*** Opening DATA RECORDS ***

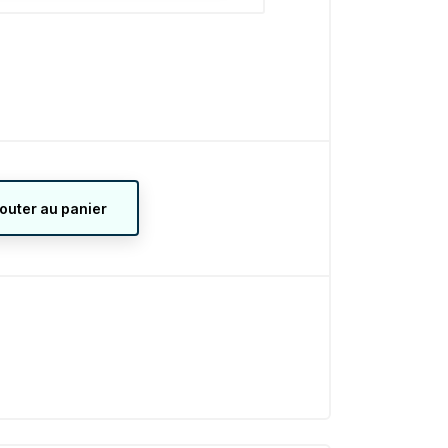
jouter au panier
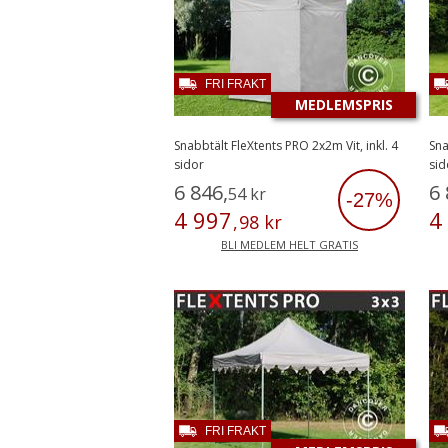
FRI FRAKT
MEDLEMSPRIS
Snabbtält FleXtents PRO 2x2m Vit, inkl. 4
Sna
sidor
sid
6
846
,
6
54
kr
-27%
4
997
4
,
98
kr
BLI MEDLEM HELT GRATIS
FRI FRAKT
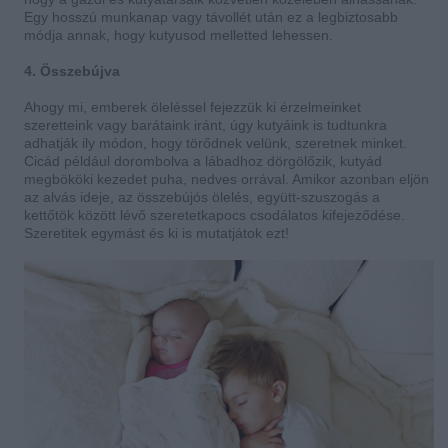
Egy hosszú munkanap vagy távollét után ez a legbiztosabb
módja annak, hogy kutyusod melletted lehessen.
4. Összebújva
Ahogy mi, emberek öleléssel fejezzük ki érzelmeinket
szeretteink vagy barátaink iránt, úgy kutyáink is tudtunkra
adhatják ily módon, hogy törődnek velünk, szeretnek minket.
Cicád például dorombolva a lábadhoz dörgölőzik, kutyád
megbököki kezedet puha, nedves orrával. Amikor azonban eljön
az alvás ideje, az összebújós ölelés, együtt-szuszogás a
kettőtök között lévő szeretetkapocs csodálatos kifejeződése.
Szeretitek egymást és ki is mutatjátok ezt!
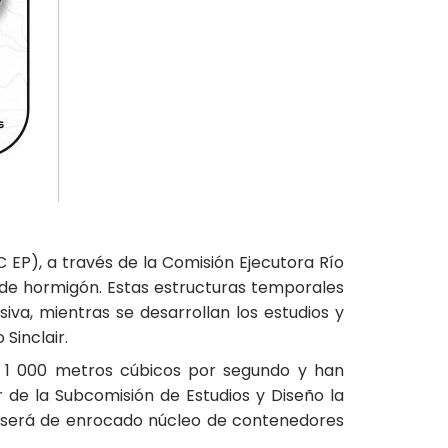
 EP), a través de la Comisión Ejecutora Río
 de hormigón. Estas estructuras temporales
va, mientras se desarrollan los estudios y
Sinclair.
a 1 000 metros cúbicos por segundo y han
r de la Subcomisión de Estudios y Diseño la
én será de enrocado núcleo de contenedores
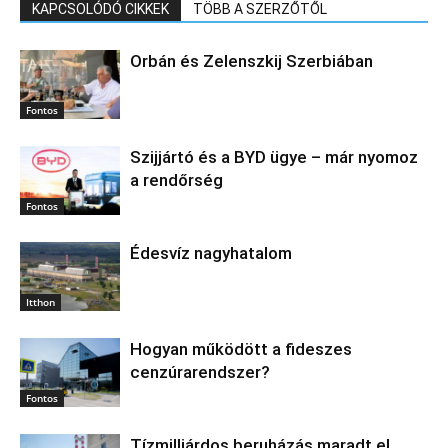
KAPCSOLÓDÓ CIKKEK
TÖBB A SZERZŐTŐL
Orbán és Zelenszkij Szerbiában
Fontos
Szijjártó és a BYD ügye – már nyomoz
a rendőrség
Fontos
Édesvíz nagyhatalom
Itthon
Hogyan működött a fideszes
cenzúrarendszer?
Fontos
Tízmilliárdos beruházás maradt el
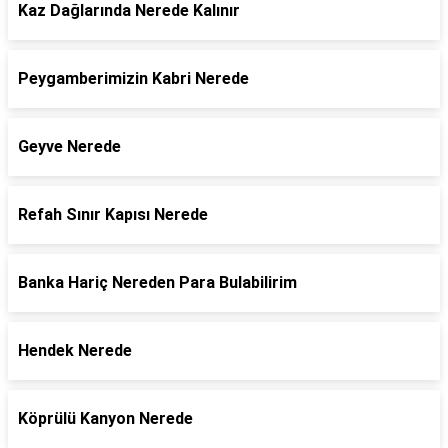
Kaz Dağlarında Nerede Kalınır
Peygamberimizin Kabri Nerede
Geyve Nerede
Refah Sınır Kapısı Nerede
Banka Hariç Nereden Para Bulabilirim
Hendek Nerede
Köprülü Kanyon Nerede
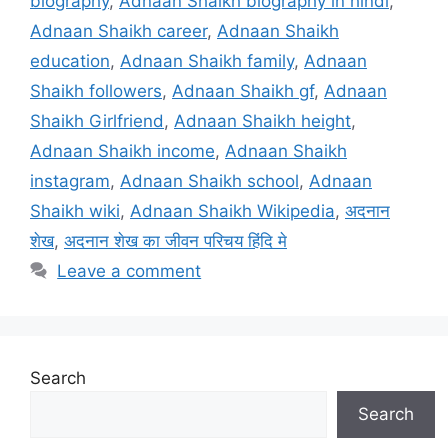
biography
,
Adnaan Shaikh biography in hindi
,
Adnaan Shaikh career
,
Adnaan Shaikh
education
,
Adnaan Shaikh family
,
Adnaan
Shaikh followers
,
Adnaan Shaikh gf
,
Adnaan
Shaikh Girlfriend
,
Adnaan Shaikh height
,
Adnaan Shaikh income
,
Adnaan Shaikh
instagram
,
Adnaan Shaikh school
,
Adnaan
Shaikh wiki
,
Adnaan Shaikh Wikipedia
,
अदनान
शेख
,
अदनान शेख का जीवन परिचय हिंदि मे
Leave a comment
Search
Search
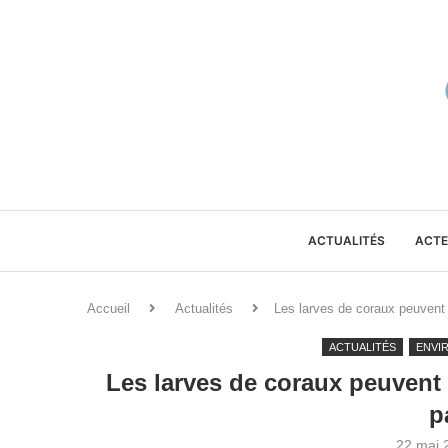
ACTUALITÉS
ACTE
Accueil
Actualités
Les larves de coraux peuvent
ACTUALITÉS
ENVI
Les larves de coraux peuvent 
p
22 mai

*** Closing DATA RECORDS ***

A faithful copy is needed of the lines from the one containing "MEDLEMSPRIS" through the last line of the data above, with pictures left out.

## COMPLETED EXERCISE
MEDLEMSPRIS
Snabbtält FleXtents PRO 2x2m Vit, inkl. 4
Sna
sidor
sid
6
846
,
6
54
kr
-27%
4
997
4
,
98
kr
BLI MEDLEM HELT GRATIS
FRI FRAKT
Egy hosszú munkanap vagy távollét után ez a legbiztosabb
módja annak, hogy kutyusod melletted lehessen.
4. Összebújva
Ahogy mi, emberek öleléssel fejezzük ki érzelmeinket
szeretteink vagy barátaink iránt, úgy kutyáink is tudtunkra
adhatják ily módon, hogy törődnek velünk, szeretnek minket.
Cicád például dorombolva a lábadhoz dörgölőzik, kutyád
megbököki kezedet puha, nedves orrával. Amikor azonban eljön
az alvás ideje, az összebújós ölelés, együtt-szuszogás a
kettőtök között lévő szeretetkapocs csodálatos kifejeződése.
Szeretitek egymást és ki is mutatjátok ezt!
 EP), a través de la Comisión Ejecutora Río
 de hormigón. Estas estructuras temporales
va, mientras se desarrollan los estudios y
Sinclair.
a 1 000 metros cúbicos por segundo y han
r de la Subcomisión de Estudios y Diseño la
én será de enrocado núcleo de contenedores
KAPCSOLÓDÓ CIKKEK
TÖBB A SZERZŐTŐL
Orbán és Zelenszkij Szerbiában
Fontos
Szijjártó és a BYD ügye – már nyomoz
a rendőrség
Fontos
Édesvíz nagyhatalom
Itthon
Hogyan működött a fideszes
cenzúrarendszer?
Fontos
Tízmilliárdos beruházás maradt el
Kaz Dağlarında Nerede Kalınır
Peygamberimizin Kabri Nerede
Geyve Nerede
Refah Sınır Kapısı Nerede
Banka Hariç Nereden Para Bulabilirim
Hendek Nerede
Köprülü Kanyon Nerede
biography
,
Adnaan Shaikh biography in hindi
,
Adnaan Shaikh career
,
Adnaan Shaikh
education
,
Adnaan Shaikh family
,
Adnaan
Shaikh followers
,
Adnaan Shaikh gf
,
Adnaan
Shaikh Girlfriend
,
Adnaan Shaikh height
,
Adnaan Shaikh income
,
Adnaan Shaikh
instagram
,
Adnaan Shaikh school
,
Adnaan
Shaikh wiki
,
Adnaan Shaikh Wikipedia
,
अदनान
शेख
,
अदनान शेख का जीवन परिचय हिंदि मे
Leave a comment
Search
Search
ACTUALITÉS
ACTE
Accueil
Actualités
Les larves de coraux peuvent
ACTUALITÉS
ENVI
Les larves de coraux peuvent 
p
22 mai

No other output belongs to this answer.